In Praise of Monica’s Chutzpah

5 minute read

Has Monica Lewinsky been blessed with fame or burdened by notoriety? She regards herself, with good reason, as a victim of notoriety, perhaps the first victim of new, digital media, as well as a target for maternalistic old media scribes. And yet she sought, at least, vicarious fame in seeking a relationship with a very famous man. She may have had a role model in her mother, who published a book hinting that she’d had an affair with Placido Domingo. If the affair was a fantasy, as Domingo claimed, it reflected a perhaps inheritable interest in liaisons with celebrity alpha males. Would Bill Clinton have appealed to Lewinsky if he’d been a gas station attendant? Probably not.

I don’t offer this as criticism of Lewinsky’s character or motives. As I commented on NPR when the affair was all the rage, I would have slept with the president when I was 21 — if he hadn’t been Richard Nixon. You can deride the mutual allure between powerful older men and attractive younger women as a reversion to traditional gender roles, but you can’t deny its resilience, even or especially as women embraced their own sexual liberation. In this context, Clinton didn’t appear to me to be a sexual harasser and Lewinsky, at 21, didn’t seem any more sexually precocious or promiscuous than her female peers. But while many young women would have seized an opportunity to have sex with the president, few would have had the nerve to create one.

Lewinsky was then and remains now distinguished by her chutzpah and a Madonna-like talent for self-promotion. It makes her more interesting and complicated than caricatures of her as either sexual victim or “nutty” and “slutty” aggressor. It also makes it hard to know how to interpret her self-portrait, at 40, in Vanity Fair. Is it a marketing move or a cri de coeur, or both?

No one should take Lewinsky’s testimony and account of her motives in Vanity Fair at face value (one shouldn’t take at face value the presentation of any public figure). Did she really turn down offers in excess of $10 million that “didn’t feel like the right thing to do?” Perhaps. Did they not feel right morally or professionally, or both? Who knows? Maybe she has a sincere, relatively altruistic desire to speak up for victims of Internet bullying, but she also needs a job or consulting gig and a new public persona. Is her identification with Tyler Clementi a bit melodramatic? Yes, but so is her own life story.

Again, I don’t ask these questions to disparage her. We all need serviceable images and incomes, and Lewinsky has a particular need for public rehabilitation. I ask them to point out the difficulties of knowing public figures we’ve never met, although they sometimes feel like active presences in our lives. I ask to underscore the skepticism with which we should read stories by them designed for our consumption.

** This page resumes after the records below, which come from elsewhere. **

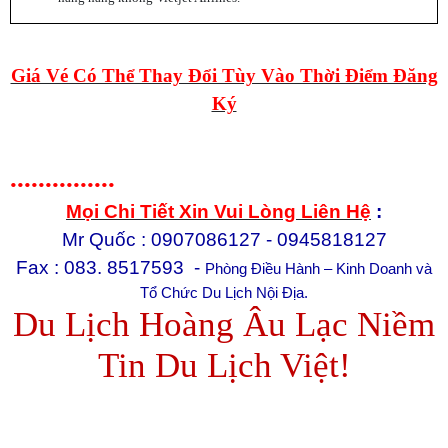
Giá Vé Có Thể Thay Đổi Tùy Vào Thời Điểm Đăng
Ký
...............
Mọi Chi Tiết Xin Vui Lòng Liên Hệ
:
Mr Quốc : 0907086127 - 0945818127
Fax : 083. 8517593 -
Phòng Điều Hành – Kinh Doanh và
Tổ Chức Du Lịch Nội Địa.
Du Lịch
Hoàng Âu Lạc Niềm
Tin
Du Lịch Việt!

Lewinsky’s tale is told in the clichés of talk shows and pop therapies. She wants to share and care: “Perhaps by sharing my story, I reasoned, I might be able to help others in their darkest moments of humiliation.” She wants to “take back my narrative.” I wish her luck, really, and don’t assume that her use of canned language implies canned emotions. But as she says, she has a clear (understandable) purpose in telling this story, and I suspect she collaborated heavily with an editor or writer in an effort to market it most effectively.

How should we view Monica Lewinsky? It’s complicated. I remember her not just for the sex scandal she ignited, but for her fortitude in standing up to multiple FBI agents and prosecutors. In 1998, they reportedly ambushed and detained her at the Ritz Carlton Hotel in Washington, D.C., denying her access to an attorney and threatening her with felony charges if she didn’t cooperate. (Special Prosecutor Ken Starr disputed this account of the meeting, but to lawyers familiar with prosecutorial tactics, it rang true.) They reportedly wanted her to wear a wire, but she refused. Good for her. Maybe she was stronger than she appeared. Maybe she was buoyed by the chutzpah that enabled her encounters with the president or a sense of grandeur the affair bestowed. In any case, most 21 year olds, I suspect, would have caved.

How do we understand Monica Lewinsky? Only a few intentional or accidental celebrities can know what it’s like to be thrust into a harsh national and international spotlight at 21. Maybe Chelsea Clinton, subjected to public inspection in her teens, can understand, but I sure can’t imagine the effect of such exaggerated celebrity on your identity or sense of self-importance. Millions of people are paying attention to you, and maybe it’s attention you crave. At the same time, millions of people are mocking you, and you discover that there is, after all, such a thing as bad publicity.

Can Lewinsky succeed in reclaiming her narrative? You can’t blame her for trying, regardless of her motives, which I assume are mixed. Who among us consistently acts with purity of purpose? Monica Lewinsky probably can’t escape her past, so she might as well try to exploit it.

Wendy Kaminer is lawyer and social critic, the author of eight books and a correspondent at The Atlantic.